Le jeune président du Mouvement Démocrate de Charente-Maritime a accepté la main tendue par Ségolène Royale: faire rentrer 5 membres du MoDem sur la liste socialiste dès le premier tour. En tant que responsable MoDem de la troisième circonscription de Charente-Maritime, je dois, en ces circonstances, livrer mon appréciation de la crise politique qu’Alexis Blanc a déclenchée.
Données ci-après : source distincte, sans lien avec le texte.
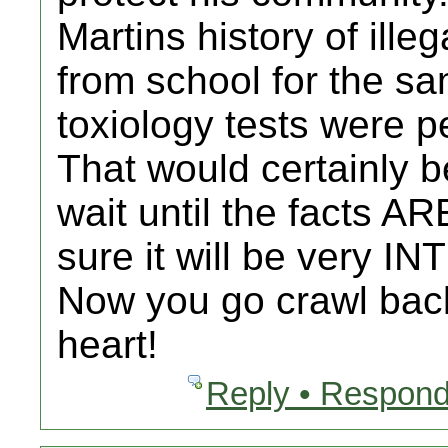
Martins history of ill
from school for the sa
toxiology tests were 
That would certainly be
wait until the facts AR
sure it will be very 
Now you go crawl back
heart!
Reply • Respond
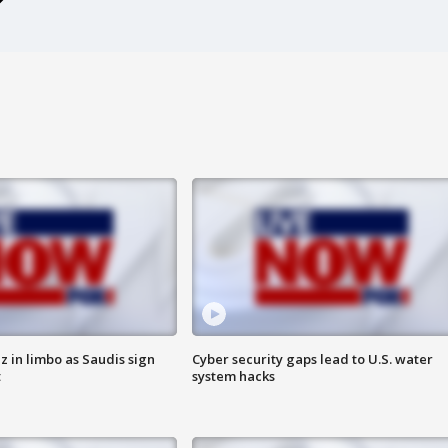
 in limbo as Saudis sign
Cyber security gaps lead to U.S. water
t
system hacks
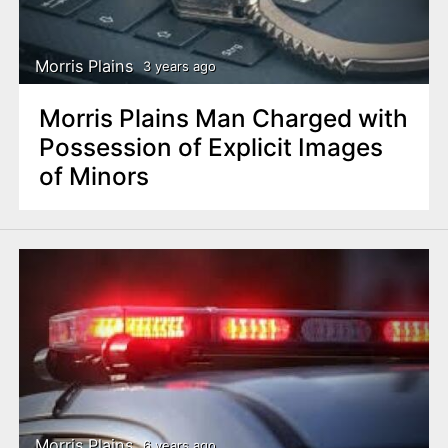
n
t
Morris Plains
3 years ago
Morris Plains Man Charged with
Possession of Explicit Images
of Minors
Morris Plains
6 years ago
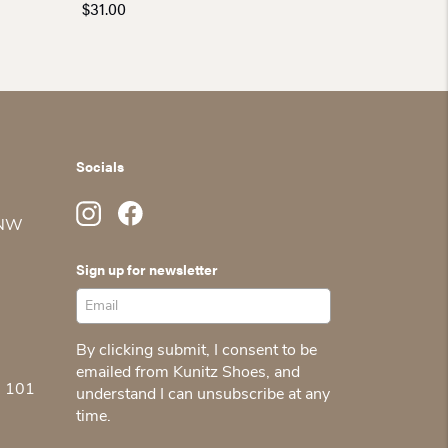
$
31.00
Socials
 NW
Sign up for newsletter
By clicking submit, I consent to be
emailed from Kunitz Shoes, and
5 101
understand I can unsubscribe at any
time.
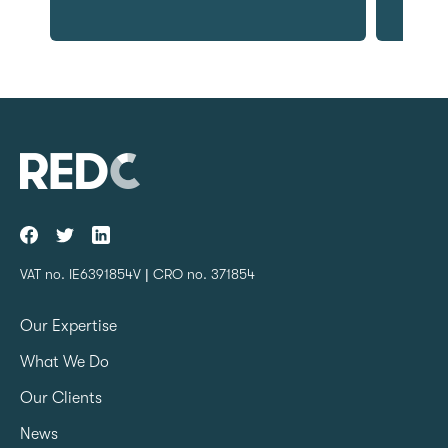
VAT no. IE6391854V | CRO no. 371854
Our Expertise
What We Do
Our Clients
News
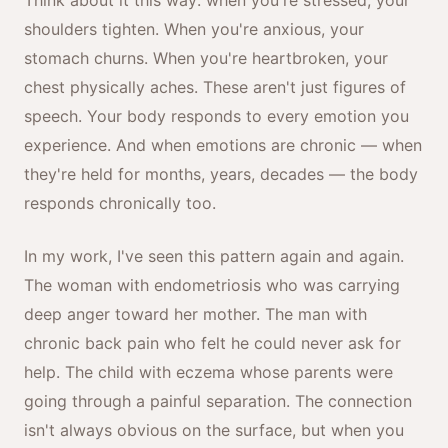
Think about it this way: when you're stressed, your
shoulders tighten. When you're anxious, your
stomach churns. When you're heartbroken, your
chest physically aches. These aren't just figures of
speech. Your body responds to every emotion you
experience. And when emotions are chronic — when
they're held for months, years, decades — the body
responds chronically too.
In my work, I've seen this pattern again and again.
The woman with endometriosis who was carrying
deep anger toward her mother. The man with
chronic back pain who felt he could never ask for
help. The child with eczema whose parents were
going through a painful separation. The connection
isn't always obvious on the surface, but when you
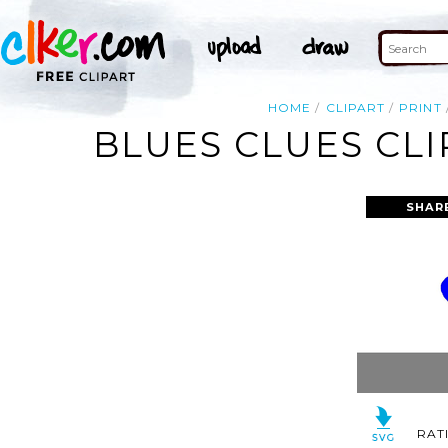
HOME
CLIPART
PRINT
BLUES CLUES CLI
SHAR
RAT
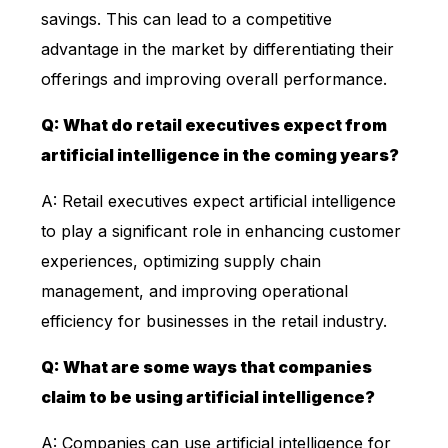
savings. This can lead to a competitive
advantage in the market by differentiating their
offerings and improving overall performance.
Q: What do retail executives expect from
artificial intelligence in the coming years?
A: Retail executives expect artificial intelligence
to play a significant role in enhancing customer
experiences, optimizing supply chain
management, and improving operational
efficiency for businesses in the retail industry.
Q: What are some ways that companies
claim to be using artificial intelligence?
A: Companies can use artificial intelligence for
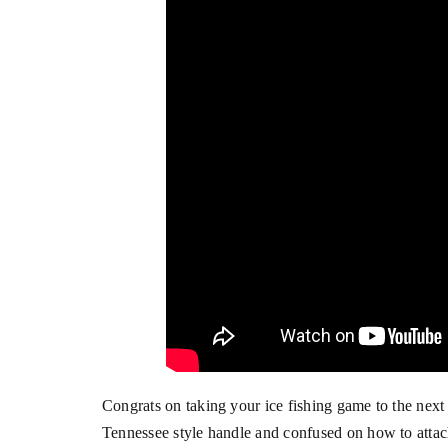
Congrats on taking your ice fishing game to the next
Tennessee style handle and confused on how to atta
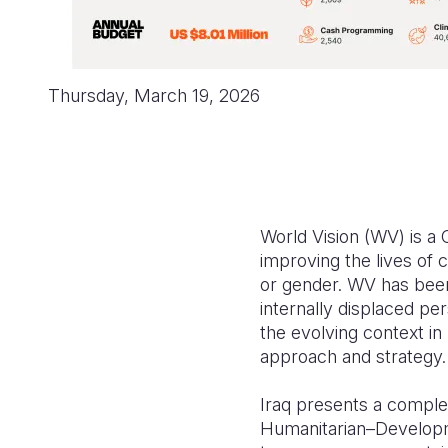
Thursday, March 19, 2026
World Vision (WV) is a
improving the lives of c
or gender. WV has been
internally displaced p
the evolving context in
approach and strategy.
Iraq presents a complex
Humanitarian–Developm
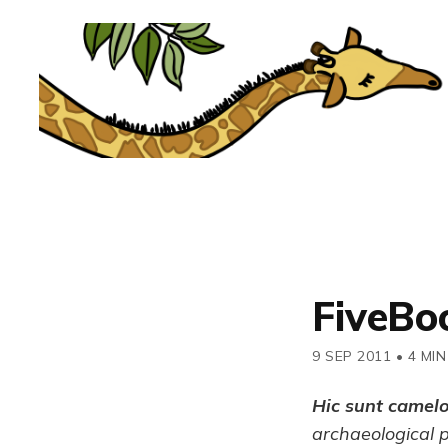
FiveBo
9 SEP 2011
•
4 MIN
Hic sunt camel
archaeological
A plusieurs reprises, tant au cours de réunions départementales (en Charente-Maritime) que régionales (en Poitou-Charentes) et nationales, des consultations avaient eu lieu pour décider de présenter ou non des listes indépendantes aux élections régionales. Leur résultat fut sans équivoque : un oui clair, unanime, sans contestation. Le revirement politique – c’en est bien un – d’Alexis Blanc, et des personnes qui l’ont suivi dans cette voie, ne peut donc qu’interpeller.
On pourrait penser que cette volte-face a fait suite à la proposition “honnête” de Ségolène Royale, par souci d’intelligence politique, et que seuls les sots ne changent pas d’avis. En termes mathématiques simples, une chance sur deux d’avoir cinq sièges ne vaut-elle pas mieux qu’une faible chance d’en remporter un, deux ou trois? Force est pourtant de constater que le passage devant les électeurs au premier tour est un risque démocratique incontournable pour identifier le poids d’une formation politique, et que les chevaliers du politiquement différent et de l’opposition au bipartisme ne peuvent par nature s’épargner la démarche sans se renier. On aurait tort d’oublier qu’à la suite du choix des instances nationales du Mouvement Démocrate d’un autre meneur pour les régionales que celui du 17, et en vertu de la parité exigée sur les listes, Alexis Blanc se retrouvait dans une vraie difficulté de devenir, lors du prochain scrutin, élu régional. En termes mathématiques simples, en mettant entre parenthèses la responsabilité dévolue à un leader départemental, la fidélité due à une position entérinée et partagée démocratiquement à tous les échelons du Mouvement, une chance sur deux d’être élu régional ne vaut-elle pas mieux que zéro chance? L’opportunisme individuel n’étant que trop habituel en politique, on n’en sera pas surpris outre mesure.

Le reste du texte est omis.